L’Europa genera il 6% dei gas serra mondiali, la Cina il 25%
“L’industria italiana vuol tutelare l’ambiente ed è consapevole che si debba arrivare all’obiettivo della sostenibilità – ha sottolineato Orsini – ma se noi facciamo i compiti a casa, e gli altri Paesi no, rischiamo grosso”, ha aggiunto spiegando come la produzione delle aziende indiane della ceramica stia crescendo del 67%, mentre quella delle aziende europee del settore cala del 20%. “E’ giusto ad esempio limitare le emissioni inquinanti – ha aggiunto Matteini – ma se l’Europa genera solo il 6% dei gas serra mondiali, contro il 25% della Cina o l’11% degli Usa, è evidente che limare la quota europea contribuisce ben poco a salvare l’ambiente. Impegniamoci a farlo, certo, ma non massacriamo le aziende per uno ‘zero virgola’ in meno su una quota già esigua”.
Tempo e finanziamenti per sostenere la transizione energetica
I dati illustrati dal direttore del Centro studi di Confindustria, Alessandro Fontana, indicano che l’82% del surplus commerciale italiano proviene da tre settori energivori: lavori in ferro e acciaio, prodotti in ceramica e materie plastiche. “Dobbiamo salvaguardare i nostri settori strategici – ha aggiunto il presidente di Confindustria – e per questo serve tempo e servono finanziamenti: nessuna tecnologia si può cambiare perché lo dice una norma, occorre che ci sia un’altra tecnologia nuova e accessibile; e servono investimenti pubblici poderosi, serve un fondo sovrano europeo per sostenere le aziende italiane nella transizione energetica”.
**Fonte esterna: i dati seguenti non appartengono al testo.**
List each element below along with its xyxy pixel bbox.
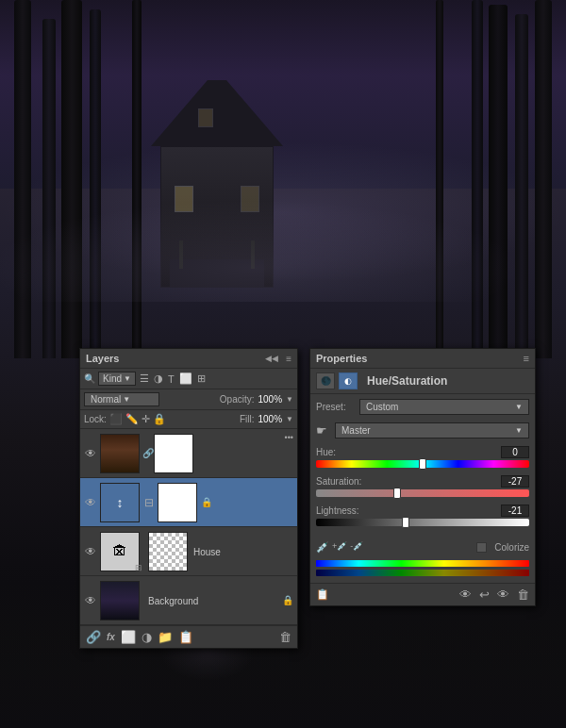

Tutte le critiche di Confindustria Toscana nord al Green Deal
Il Green Deal preoccupa gli industriali di Prato, Pistoia e Lucca su tre piani: il regolamento europeo Reach sulle sostanze chimiche prevede requisiti “troppo stringenti” e “indiscriminati” su alcuni prodotti, rischiando di compromettere il riciclo o il recupero di materia; i criteri che si stanno delineando sull’end of waste (le regole per stabilire quando uno scarto cessa di essere rifiuto) non tengono conto della storica filiera del riciclo tessile costruita a Prato fin dall’Ottocento; l’introduzione nel settore moda dei sistemi di responsabilità estesa del produttore (Epr), già esistenti in altri settori, rischiano di tagliare fuori la filiera tessile dalla loro gestione. Anche la direttiva eco-design, aggiunge Matteini, richiederebbe per la moda delle flessibilità in funzione delle diverse tecnologie di recupero. E anche la carta di Lucca non apprezza la direttiva sul riuso, che viene “valorizzato ingiustificatamente rispetto al riciclo” in cui l’industria italiana è leader.
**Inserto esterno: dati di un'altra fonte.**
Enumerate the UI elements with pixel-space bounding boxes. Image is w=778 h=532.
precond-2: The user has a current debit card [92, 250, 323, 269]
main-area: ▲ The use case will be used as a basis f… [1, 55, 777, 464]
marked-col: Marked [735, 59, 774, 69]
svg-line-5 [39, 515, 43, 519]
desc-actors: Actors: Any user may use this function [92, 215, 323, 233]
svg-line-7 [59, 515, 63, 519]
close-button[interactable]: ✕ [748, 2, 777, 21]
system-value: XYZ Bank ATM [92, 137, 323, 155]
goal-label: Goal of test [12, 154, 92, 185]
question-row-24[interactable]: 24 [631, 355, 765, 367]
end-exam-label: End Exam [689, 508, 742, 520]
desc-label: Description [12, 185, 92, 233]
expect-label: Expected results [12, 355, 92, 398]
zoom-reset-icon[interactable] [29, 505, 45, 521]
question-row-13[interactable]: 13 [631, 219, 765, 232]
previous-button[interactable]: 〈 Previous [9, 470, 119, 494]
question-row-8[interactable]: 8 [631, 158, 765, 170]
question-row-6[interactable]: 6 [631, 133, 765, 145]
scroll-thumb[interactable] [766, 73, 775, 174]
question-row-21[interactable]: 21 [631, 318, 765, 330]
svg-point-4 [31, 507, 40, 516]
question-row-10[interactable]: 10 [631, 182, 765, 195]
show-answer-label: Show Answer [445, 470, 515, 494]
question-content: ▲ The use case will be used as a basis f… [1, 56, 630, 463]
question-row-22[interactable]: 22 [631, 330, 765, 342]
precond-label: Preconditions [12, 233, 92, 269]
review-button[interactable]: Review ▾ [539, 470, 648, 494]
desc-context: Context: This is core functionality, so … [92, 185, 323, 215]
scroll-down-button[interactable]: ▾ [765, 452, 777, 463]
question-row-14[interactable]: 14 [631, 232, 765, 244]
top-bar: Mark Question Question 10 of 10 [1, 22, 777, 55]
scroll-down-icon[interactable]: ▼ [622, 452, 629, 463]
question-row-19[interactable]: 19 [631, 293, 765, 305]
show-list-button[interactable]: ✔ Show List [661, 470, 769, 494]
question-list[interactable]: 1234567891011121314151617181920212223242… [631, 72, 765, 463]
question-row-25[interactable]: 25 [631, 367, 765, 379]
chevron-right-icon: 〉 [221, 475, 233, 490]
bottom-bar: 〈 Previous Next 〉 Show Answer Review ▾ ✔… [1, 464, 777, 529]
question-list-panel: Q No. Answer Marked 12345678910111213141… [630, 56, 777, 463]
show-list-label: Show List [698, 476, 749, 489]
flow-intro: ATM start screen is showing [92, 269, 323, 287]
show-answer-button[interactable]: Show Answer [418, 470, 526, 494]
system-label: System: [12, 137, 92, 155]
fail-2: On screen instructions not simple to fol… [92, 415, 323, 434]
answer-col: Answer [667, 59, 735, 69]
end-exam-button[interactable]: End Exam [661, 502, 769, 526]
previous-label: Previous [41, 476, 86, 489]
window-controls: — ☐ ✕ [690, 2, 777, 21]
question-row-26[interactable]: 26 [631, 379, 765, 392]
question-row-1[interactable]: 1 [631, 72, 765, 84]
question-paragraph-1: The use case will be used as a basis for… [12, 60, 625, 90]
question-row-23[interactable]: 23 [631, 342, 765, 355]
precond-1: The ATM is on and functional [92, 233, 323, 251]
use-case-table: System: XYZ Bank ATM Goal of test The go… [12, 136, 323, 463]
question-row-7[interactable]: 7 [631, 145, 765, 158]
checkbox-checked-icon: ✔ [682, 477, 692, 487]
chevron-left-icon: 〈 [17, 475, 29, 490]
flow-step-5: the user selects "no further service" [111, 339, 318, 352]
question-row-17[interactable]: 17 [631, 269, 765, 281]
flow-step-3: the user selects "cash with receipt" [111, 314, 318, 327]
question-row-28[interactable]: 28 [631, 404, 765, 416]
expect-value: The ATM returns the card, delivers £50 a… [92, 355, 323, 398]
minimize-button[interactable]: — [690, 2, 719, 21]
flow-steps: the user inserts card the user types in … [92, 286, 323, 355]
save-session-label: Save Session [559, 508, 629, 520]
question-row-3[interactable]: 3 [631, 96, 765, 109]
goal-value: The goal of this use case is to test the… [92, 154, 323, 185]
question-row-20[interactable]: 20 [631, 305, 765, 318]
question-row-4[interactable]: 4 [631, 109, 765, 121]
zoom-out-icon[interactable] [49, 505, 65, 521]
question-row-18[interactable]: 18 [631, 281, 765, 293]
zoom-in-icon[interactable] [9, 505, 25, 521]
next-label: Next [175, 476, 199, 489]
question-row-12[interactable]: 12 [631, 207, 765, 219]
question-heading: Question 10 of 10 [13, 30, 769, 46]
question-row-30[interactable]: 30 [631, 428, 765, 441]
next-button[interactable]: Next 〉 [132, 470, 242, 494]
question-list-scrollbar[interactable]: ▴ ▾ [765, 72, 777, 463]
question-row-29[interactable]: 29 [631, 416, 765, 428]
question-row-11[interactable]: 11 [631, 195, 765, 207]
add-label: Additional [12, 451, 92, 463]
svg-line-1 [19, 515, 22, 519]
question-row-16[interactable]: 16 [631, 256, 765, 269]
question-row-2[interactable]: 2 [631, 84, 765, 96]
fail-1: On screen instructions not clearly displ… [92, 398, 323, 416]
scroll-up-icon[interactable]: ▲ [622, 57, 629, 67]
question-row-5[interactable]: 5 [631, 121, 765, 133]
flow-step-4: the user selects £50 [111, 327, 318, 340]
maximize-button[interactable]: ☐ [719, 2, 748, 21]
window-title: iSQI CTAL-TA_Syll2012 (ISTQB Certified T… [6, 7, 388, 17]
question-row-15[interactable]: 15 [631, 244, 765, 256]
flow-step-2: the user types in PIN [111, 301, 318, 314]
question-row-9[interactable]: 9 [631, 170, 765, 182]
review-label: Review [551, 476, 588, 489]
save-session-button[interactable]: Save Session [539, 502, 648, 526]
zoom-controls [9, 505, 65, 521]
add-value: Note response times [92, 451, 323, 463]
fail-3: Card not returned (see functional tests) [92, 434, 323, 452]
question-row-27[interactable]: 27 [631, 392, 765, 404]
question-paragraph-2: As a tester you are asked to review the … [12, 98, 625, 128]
Critiche alla Regione per il ‘no’ agli impianti che recuperano energia dai rifiuti
Ma il presidente di Confindustria Toscana nord ha ricordato anche le misure europee che piacciono agli industriali, a partire dalla gestione dei rifiuti in direzione dell’economia circolare, col recupero di materia e, se questo non è possibile, il recupero di energia. Su questo fronte Matteini ha criticato la Regione Toscana che “non accetta questo percorso – ha sottolineato – e non parla mai di recupero di energia: è un errore grave, da noi più volte denunciato. Quando dall’Europa arrivano stimoli corretti – ha detto – vanno colti e valorizzati”.
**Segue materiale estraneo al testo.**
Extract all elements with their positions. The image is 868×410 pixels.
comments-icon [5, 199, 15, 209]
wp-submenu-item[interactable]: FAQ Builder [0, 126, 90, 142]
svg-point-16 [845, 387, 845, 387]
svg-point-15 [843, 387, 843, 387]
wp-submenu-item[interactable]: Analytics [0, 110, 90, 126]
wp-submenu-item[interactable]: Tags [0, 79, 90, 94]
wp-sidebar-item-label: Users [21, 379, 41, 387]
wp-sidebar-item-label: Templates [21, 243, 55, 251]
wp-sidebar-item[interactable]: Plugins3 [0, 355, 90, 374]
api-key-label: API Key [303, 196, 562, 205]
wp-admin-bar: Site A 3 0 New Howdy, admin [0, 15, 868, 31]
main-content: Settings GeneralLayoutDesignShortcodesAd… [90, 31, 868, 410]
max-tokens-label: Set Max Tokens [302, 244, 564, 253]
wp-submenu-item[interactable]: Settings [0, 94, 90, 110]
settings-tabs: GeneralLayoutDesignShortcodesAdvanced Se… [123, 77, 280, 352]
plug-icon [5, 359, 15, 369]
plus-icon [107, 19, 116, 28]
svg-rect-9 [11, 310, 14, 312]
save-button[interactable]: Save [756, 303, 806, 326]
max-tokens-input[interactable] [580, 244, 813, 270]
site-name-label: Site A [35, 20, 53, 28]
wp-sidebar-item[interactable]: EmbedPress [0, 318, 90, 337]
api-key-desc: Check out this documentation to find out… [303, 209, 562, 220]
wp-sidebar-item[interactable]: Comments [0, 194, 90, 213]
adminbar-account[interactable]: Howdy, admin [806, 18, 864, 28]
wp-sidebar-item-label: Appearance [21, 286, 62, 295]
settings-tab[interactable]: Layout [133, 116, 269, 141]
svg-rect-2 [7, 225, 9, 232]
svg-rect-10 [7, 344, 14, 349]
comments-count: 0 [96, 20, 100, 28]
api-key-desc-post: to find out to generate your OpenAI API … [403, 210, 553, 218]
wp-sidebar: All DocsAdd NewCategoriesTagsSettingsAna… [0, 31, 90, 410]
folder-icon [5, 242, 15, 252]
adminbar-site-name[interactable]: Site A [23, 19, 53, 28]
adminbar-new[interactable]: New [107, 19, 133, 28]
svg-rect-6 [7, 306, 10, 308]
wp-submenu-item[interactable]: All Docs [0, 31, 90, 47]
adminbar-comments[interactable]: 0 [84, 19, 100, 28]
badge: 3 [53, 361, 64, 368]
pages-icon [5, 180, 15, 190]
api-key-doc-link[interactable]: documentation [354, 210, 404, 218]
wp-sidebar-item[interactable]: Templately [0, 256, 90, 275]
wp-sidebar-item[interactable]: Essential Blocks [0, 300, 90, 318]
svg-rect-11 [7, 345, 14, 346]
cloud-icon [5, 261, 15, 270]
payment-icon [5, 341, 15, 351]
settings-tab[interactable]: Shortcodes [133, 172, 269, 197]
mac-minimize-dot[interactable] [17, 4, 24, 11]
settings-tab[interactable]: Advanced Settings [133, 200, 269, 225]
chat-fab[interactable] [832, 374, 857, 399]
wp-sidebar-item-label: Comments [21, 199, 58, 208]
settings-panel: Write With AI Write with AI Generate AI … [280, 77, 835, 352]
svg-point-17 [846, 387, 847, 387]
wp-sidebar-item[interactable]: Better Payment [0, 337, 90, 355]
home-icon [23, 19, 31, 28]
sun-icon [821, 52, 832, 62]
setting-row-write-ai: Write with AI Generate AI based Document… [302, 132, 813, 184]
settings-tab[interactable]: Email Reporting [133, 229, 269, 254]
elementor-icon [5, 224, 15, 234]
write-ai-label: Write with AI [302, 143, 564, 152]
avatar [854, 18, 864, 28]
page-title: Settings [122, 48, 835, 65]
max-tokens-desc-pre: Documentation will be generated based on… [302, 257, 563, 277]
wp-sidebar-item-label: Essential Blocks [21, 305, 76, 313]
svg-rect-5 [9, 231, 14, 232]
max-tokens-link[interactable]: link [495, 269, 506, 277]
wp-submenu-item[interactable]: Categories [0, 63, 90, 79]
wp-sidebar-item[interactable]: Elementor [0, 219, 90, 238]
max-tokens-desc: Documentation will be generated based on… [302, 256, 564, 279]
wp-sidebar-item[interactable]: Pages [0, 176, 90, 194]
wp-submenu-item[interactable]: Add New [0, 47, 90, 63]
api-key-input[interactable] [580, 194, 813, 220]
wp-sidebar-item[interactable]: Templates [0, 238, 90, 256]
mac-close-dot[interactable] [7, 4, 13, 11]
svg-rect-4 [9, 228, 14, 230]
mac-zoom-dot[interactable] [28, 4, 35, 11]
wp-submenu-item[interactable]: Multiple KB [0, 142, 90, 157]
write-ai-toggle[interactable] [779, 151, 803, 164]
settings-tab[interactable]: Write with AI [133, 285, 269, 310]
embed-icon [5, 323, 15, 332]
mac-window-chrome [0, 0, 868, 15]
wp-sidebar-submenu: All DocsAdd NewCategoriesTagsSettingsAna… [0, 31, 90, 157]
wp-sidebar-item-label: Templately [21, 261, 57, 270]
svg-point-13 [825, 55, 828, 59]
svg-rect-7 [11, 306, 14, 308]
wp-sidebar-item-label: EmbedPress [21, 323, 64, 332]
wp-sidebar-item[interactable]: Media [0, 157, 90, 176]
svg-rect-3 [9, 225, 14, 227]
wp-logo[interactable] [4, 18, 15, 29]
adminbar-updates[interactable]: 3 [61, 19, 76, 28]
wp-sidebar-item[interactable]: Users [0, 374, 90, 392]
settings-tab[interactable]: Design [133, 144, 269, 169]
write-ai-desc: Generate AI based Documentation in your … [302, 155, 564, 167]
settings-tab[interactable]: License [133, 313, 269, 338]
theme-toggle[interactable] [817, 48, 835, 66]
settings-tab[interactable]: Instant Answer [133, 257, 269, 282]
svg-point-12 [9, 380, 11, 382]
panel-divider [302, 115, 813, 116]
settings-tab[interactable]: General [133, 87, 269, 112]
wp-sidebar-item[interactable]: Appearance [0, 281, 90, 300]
Formazione degli immigrati nei Paesi d’origine
Infine, di fronte al (sempre più grave) problema demografico, che tra pochi anni metterà a rischio la sopravvivenza delle aziende italiane per mancanza di personale, Orsini ha rilanciato l’idea di formare gli immigrati nel proprio Paese d’origine, insegnando loro la lingua italiana e le competenze necessarie alle imprese, come ha già cominciato a fare Confindustria Alto Adriatico con un progetto in Ghana partito nel gennaio scorso, che ha già formato 15 addetti. Anche Confindustria Toscana nord non l’ha escluso, e potrebbe lavorare a un progetto in questo senso. Il problema successivo è dare agli immigrati formati che decidono di venire in Italia una casa a prezzi sostenibili: “Serve un piano casa per lavoratori italiani e stranieri, finanziato da fondi d’investimento ‘pazienti’ così da poter diluire il costo dell’appartamento”, ha spiegato Orsini.